300 ml whipping cream
20 g caster sugar
1 whole egg
2 egg yolks (reserve whites for meringue)
5 ml vanilla essence
20 ml fresh lemon juice
2 egg whites (approximately 60 g)
120 g caster sugar
250 g fresh or frozen raspberries
40 g caster sugar
10 ml vino cotto
½ lemon, finely grated zest
2 tbsp cornflour
2 tbsp water, cold
- Place cream, sugar, eggs and vanilla into a large bowl. Whisk well until sugar is dissolved.
- Continue whisking while adding the lemon juice.
- Strain custard through a fine sieve into a jug.

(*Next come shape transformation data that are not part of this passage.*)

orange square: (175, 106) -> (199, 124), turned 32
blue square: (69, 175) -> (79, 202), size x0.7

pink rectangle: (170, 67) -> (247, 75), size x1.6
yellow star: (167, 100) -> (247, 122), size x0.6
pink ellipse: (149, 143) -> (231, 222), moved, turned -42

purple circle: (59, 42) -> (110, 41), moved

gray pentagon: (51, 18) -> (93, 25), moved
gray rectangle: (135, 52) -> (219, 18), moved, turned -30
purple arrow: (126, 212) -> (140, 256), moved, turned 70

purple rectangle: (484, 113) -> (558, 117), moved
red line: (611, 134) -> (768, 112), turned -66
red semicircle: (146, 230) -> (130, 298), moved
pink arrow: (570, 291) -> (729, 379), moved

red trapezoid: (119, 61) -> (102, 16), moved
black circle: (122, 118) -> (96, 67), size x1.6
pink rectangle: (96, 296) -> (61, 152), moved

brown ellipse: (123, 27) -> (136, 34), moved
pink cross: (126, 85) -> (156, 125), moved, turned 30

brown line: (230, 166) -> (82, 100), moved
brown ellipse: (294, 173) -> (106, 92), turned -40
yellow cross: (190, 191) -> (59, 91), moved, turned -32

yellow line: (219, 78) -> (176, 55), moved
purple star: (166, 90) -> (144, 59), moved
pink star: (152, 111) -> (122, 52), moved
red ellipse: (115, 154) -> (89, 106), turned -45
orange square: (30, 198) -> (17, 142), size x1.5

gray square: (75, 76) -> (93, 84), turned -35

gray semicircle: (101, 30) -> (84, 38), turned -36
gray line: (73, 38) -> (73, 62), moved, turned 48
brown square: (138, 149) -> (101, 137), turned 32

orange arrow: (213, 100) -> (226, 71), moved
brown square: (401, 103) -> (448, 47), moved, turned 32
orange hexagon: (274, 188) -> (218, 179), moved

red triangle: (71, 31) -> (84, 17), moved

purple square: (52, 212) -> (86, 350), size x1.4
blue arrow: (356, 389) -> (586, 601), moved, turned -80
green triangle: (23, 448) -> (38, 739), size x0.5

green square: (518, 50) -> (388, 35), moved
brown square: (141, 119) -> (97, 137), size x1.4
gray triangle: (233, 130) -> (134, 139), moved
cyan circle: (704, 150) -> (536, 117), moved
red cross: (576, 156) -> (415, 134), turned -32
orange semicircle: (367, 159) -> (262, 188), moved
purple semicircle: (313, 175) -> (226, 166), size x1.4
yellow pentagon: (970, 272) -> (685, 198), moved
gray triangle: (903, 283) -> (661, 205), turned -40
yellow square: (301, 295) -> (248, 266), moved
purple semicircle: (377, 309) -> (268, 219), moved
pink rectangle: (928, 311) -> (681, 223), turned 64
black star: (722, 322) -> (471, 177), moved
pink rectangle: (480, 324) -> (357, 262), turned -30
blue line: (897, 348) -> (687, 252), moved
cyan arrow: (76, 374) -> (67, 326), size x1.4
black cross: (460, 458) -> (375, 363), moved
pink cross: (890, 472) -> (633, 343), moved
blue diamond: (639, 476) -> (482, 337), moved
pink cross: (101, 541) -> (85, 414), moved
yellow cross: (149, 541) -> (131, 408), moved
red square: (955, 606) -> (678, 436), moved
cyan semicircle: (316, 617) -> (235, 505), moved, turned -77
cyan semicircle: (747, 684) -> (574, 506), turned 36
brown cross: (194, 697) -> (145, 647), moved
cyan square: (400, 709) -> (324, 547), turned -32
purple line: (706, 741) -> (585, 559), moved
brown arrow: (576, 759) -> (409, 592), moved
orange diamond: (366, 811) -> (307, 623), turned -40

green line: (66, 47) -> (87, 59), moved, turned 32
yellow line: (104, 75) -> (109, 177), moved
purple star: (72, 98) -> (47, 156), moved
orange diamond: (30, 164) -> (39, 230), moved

- Divide the custard evenly between 6 oven safe glass dishes or ramekins. Place into a perforated steam container and cover tightly with foil.
- Place into the steam oven and Steam at 85°C for 25 minutes until just set.
- Place raspberries, sugar, vino cotto and zest into a saucepan and cook on medium heat, induction setting 6, for 5–10 minutes until sugar has dissolved and liquid just comes to the boil.
- Dissolve the cornflour in cold water and add to the compote, stirring constantly.
- Continue to cook for 5–10 minutes, until compote is thick and has a glossy shine. If the compote is too thick, adjust with more water. Allow to cool.
- In a clean bowl, whisk together the egg whites and sugar until well combined.
- Transfer mixture into a small vacuum sealing bag and Vacuum on setting 2 and Seal on setting 3.
- Place into a perforated steam container and Steam at 65°C for 20 minutes.
- Cut the bag open and transfer contents to the bowl of a freestanding mixer with whisk attachment. Whisk on high speed for approximately 10 minutes until thick, glossy peaks form.
- Divide the compote between the 6 custard dishes and gently spread flat with the back of a spoon.
- Spoon the meringue on top of the compote and create some small flicks in the meringue with the spoon.
- Using a blow torch, heat the top of the meringue until lightly toasted.